▶ [Assigned task]: What follows is a set of records; repeat them exactly, without the pictures.

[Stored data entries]
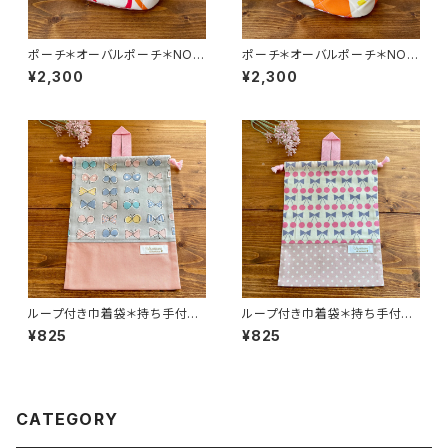
ポーチ＊オーバルポーチ＊NO.6
ポーチ＊オーバルポーチ＊NO.6
613＊363＊anone
617＊371＊anone
¥2,300
¥2,300
ループ付き巾着袋＊持ち手付き
ループ付き巾着袋＊持ち手付き
巾着＊巾着袋＊女の子＊学校＊
巾着＊巾着袋＊女の子＊学校＊
¥825
¥825
NO.6353＊149＊ohariko
NO.6348＊130＊ohariko
CATEGORY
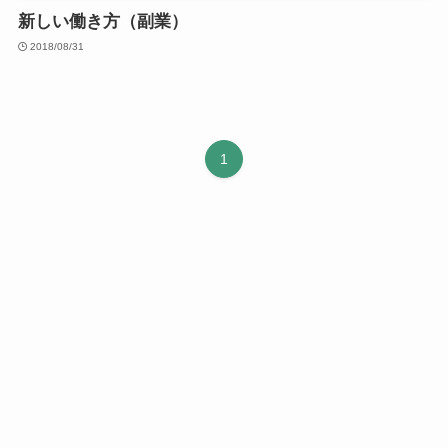
新しい働き方（副業）
2018/08/31
1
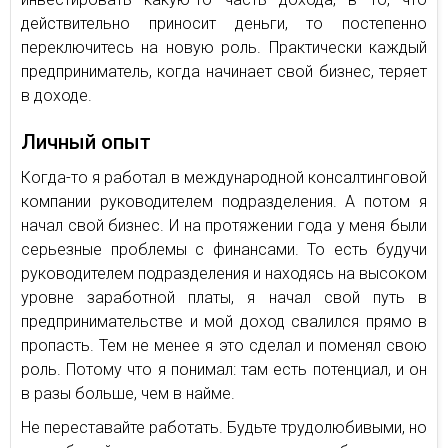
действительно приносит деньги, то постепенно
переключитесь на новую роль. Практически каждый
предприниматель, когда начинает свой бизнес, теряет
в доходе.
Личный опыт
Когда-то я работал в международной консалтинговой
компании руководителем подразделения. А потом я
начал свой бизнес. И на протяжении года у меня были
серьезные проблемы с финансами. То есть будучи
руководителем подразделения и находясь на высоком
уровне заработной платы, я начал свой путь в
предпринимательстве и мой доход свалился прямо в
пропасть. Тем не менее я это сделал и поменял свою
роль. Потому что я понимал: там есть потенциал, и он
в разы больше, чем в найме.
Не переставайте работать. Будьте трудолюбивыми, но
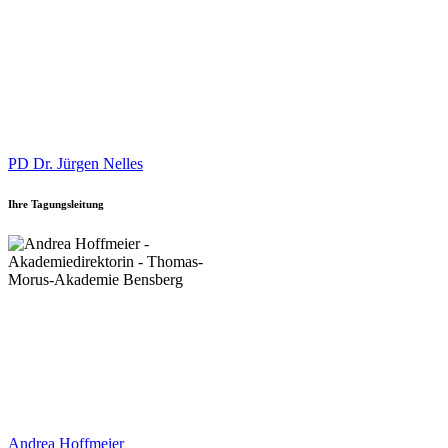
PD Dr. Jürgen Nelles
Ihre Tagungsleitung
Andrea Hoffmeier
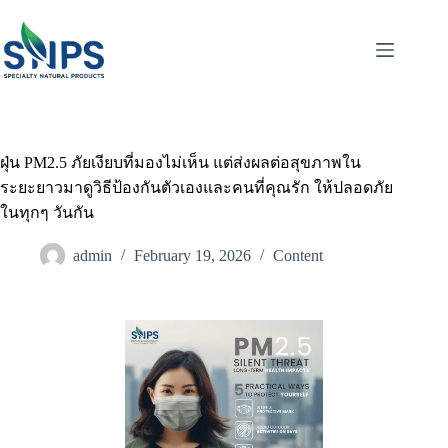
ฝุ่น PM2.5 ภัยเงียบที่มองไม่เห็น แต่ส่งผลต่อสุขภาพใน
ระยะยาวมาดูวิธีป้องกันตัวเองและคนที่คุณรัก ให้ปลอดภัย
ในทุกๆ วันกัน
admin
February 19, 2026
Content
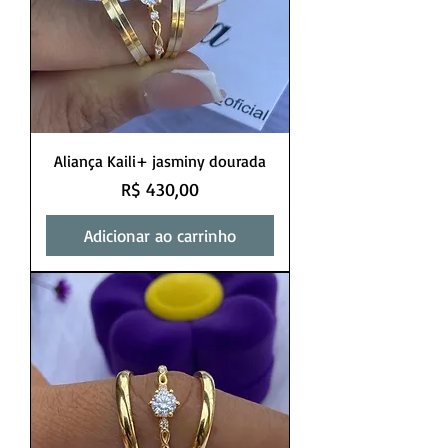
Aliança Kaili+ jasminy dourada
Preço
R$ 430,00
Adicionar ao carrinho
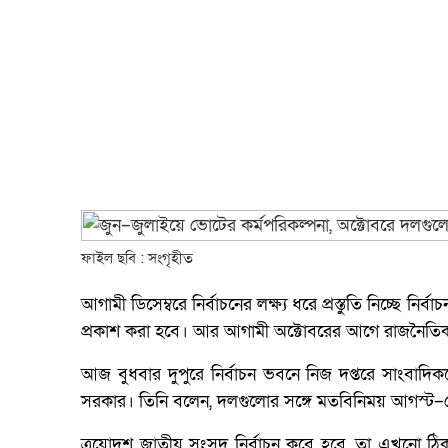
ফাইল ছবি : সংগৃহীত
আগামী ডিসেম্বরে নির্বাচনের লক্ষ্য ধরে প্রস্তুতি নিচ্ছে নির
প্রকাশ করা হবে। আর আগামী অক্টোবরের আগে রাজনৈতি
আজ বুধবার দুপুরে নির্বাচন ভবনে নিজ দপ্তরে সাংবাদ
সরকার। তিনি বলেন, দলগুলোর সঙ্গে মতবিনিময় আগস্ট–সে
ত্রয়োদশ জাতীয় সংসদ নির্বাচন কবে হবে, তা এখনো ঠিক 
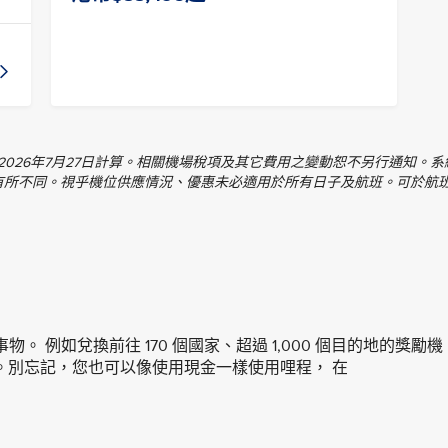
以2026年7月27日計算。相關機場稅項及其它費用之變動恕不另行通知。
有所不同。視乎機位供應情況、優惠未必適用於所有日子及航班。可於航
的事物。 例如兌換前往 170 個國家、超過 1,000 個目的地的獎勵機
。別忘記，您也可以像使用現金一樣使用哩程， 在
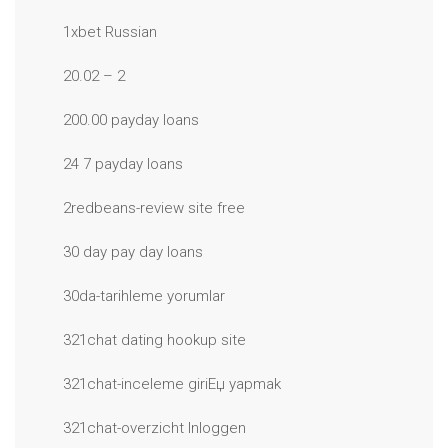
1xbet Russian
20.02 – 2
200.00 payday loans
24 7 payday loans
2redbeans-review site free
30 day pay day loans
30da-tarihleme yorumlar
321chat dating hookup site
321chat-inceleme giriЕџ yapmak
321chat-overzicht Inloggen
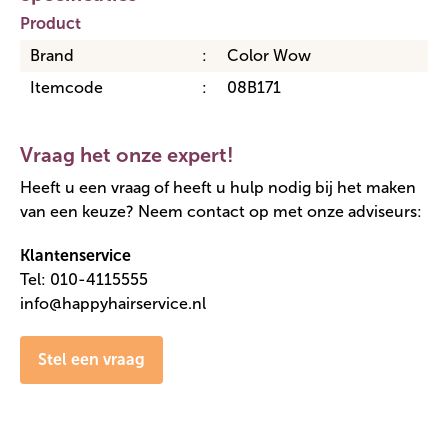
Product
Brand
Color Wow
Itemcode
08B171
Vraag het onze expert!
Heeft u een vraag of heeft u hulp nodig bij het maken
van een keuze? Neem contact op met onze adviseurs:
Klantenservice
Tel: 010-4115555
info@happyhairservice.nl
Stel een vraag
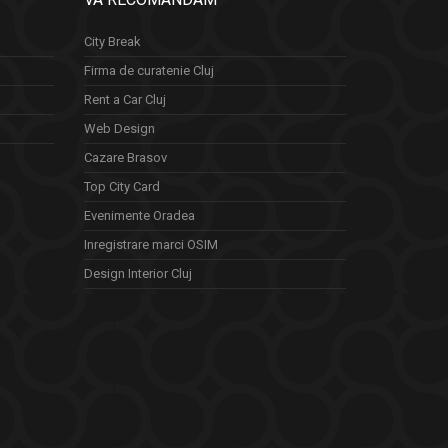
City Break
Firma de curatenie Cluj
Rent a Car Cluj
Web Design
Cazare Brasov
Top City Card
Evenimente Oradea
Inregistrare marci OSIM
Design Interior Cluj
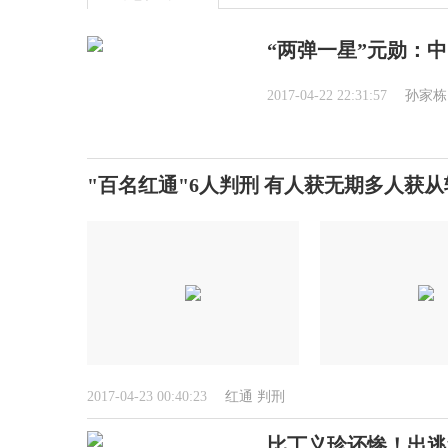
“两弹一星”元勋：中
2017-04-22 22:31:57
孙家栋
"百名红通"6人判刑 有人获无期多人获
2017-04-23 00:40:23
红通
判刑
比丁义珍还惨！出逃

▶ [The completed task]:
ポーチ＊オーバルポーチ＊NO.6
ポーチ＊オーバルポーチ＊NO.6
613＊363＊anone
617＊371＊anone
¥2,300
¥2,300
ループ付き巾着袋＊持ち手付き
ループ付き巾着袋＊持ち手付き
巾着＊巾着袋＊女の子＊学校＊
巾着＊巾着袋＊女の子＊学校＊
¥825
¥825
NO.6353＊149＊ohariko
NO.6348＊130＊ohariko
CATEGORY
新しい働き方（副業）
2018/08/31
1
действительно приносит деньги, то постепенно
переключитесь на новую роль. Практически каждый
предприниматель, когда начинает свой бизнес, теряет
в доходе.
Личный опыт
Когда-то я работал в международной консалтинговой
компании руководителем подразделения. А потом я
начал свой бизнес. И на протяжении года у меня были
серьезные проблемы с финансами. То есть будучи
руководителем подразделения и находясь на высоком
уровне заработной платы, я начал свой путь в
предпринимательстве и мой доход свалился прямо в
пропасть. Тем не менее я это сделал и поменял свою
роль. Потому что я понимал: там есть потенциал, и он
в разы больше, чем в найме.
Не переставайте работать. Будьте трудолюбивыми, но
PD Dr. Jürgen Nelles
Ihre Tagungsleitung
Andrea Hoffmeier
ฝุ่น PM2.5 ภัยเงียบที่มองไม่เห็น แต่ส่งผลต่อสุขภาพใน
ระยะยาวมาดูวิธีป้องกันตัวเองและคนที่คุณรัก ให้ปลอดภัย
ในทุกๆ วันกัน
admin
February 19, 2026
Content
Aliança Kaili+ jasminy dourada
Preço
R$ 430,00
Adicionar ao carrinho
ফাইল ছবি : সংগৃহীত
আগামী ডিসেম্বরে নির্বাচনের লক্ষ্য ধরে প্রস্তুতি নিচ্ছে নির
প্রকাশ করা হবে। আর আগামী অক্টোবরের আগে রাজনৈতি
আজ বুধবার দুপুরে নির্বাচন ভবনে নিজ দপ্তরে সাংবাদ
সরকার। তিনি বলেন, দলগুলোর সঙ্গে মতবিনিময় আগস্ট–সে
ত্রয়োদশ জাতীয় সংসদ নির্বাচন কবে হবে, তা এখনো ঠিক 
以2026年7月27日計算。相關機場稅項及其它費用之變動恕不另行通知。
有所不同。視乎機位供應情況、優惠未必適用於所有日子及航班。可於航
的事物。 例如兌換前往 170 個國家、超過 1,000 個目的地的獎勵機
。別忘記，您也可以像使用現金一樣使用哩程， 在
1xbet Russian
20.02 – 2
200.00 payday loans
24 7 payday loans
2redbeans-review site free
30 day pay day loans
30da-tarihleme yorumlar
321chat dating hookup site
321chat-inceleme giriЕџ yapmak
321chat-overzicht Inloggen
Product
Brand
Color Wow
Itemcode
08B171
Vraag het onze expert!
Heeft u een vraag of heeft u hulp nodig bij het maken
van een keuze? Neem contact op met onze adviseurs:
Klantenservice
Tel: 010-4115555
info@happyhairservice.nl
Stel een vraag
City Break
Firma de curatenie Cluj
Rent a Car Cluj
Web Design
Cazare Brasov
Top City Card
Evenimente Oradea
Inregistrare marci OSIM
Design Interior Cluj
“两弹一星”元勋：中
2017-04-22 22:31:57
孙家栋
"百名红通"6人判刑 有人获无期多人获
2017-04-23 00:40:23
红通
判刑
比丁义珍还惨！出逃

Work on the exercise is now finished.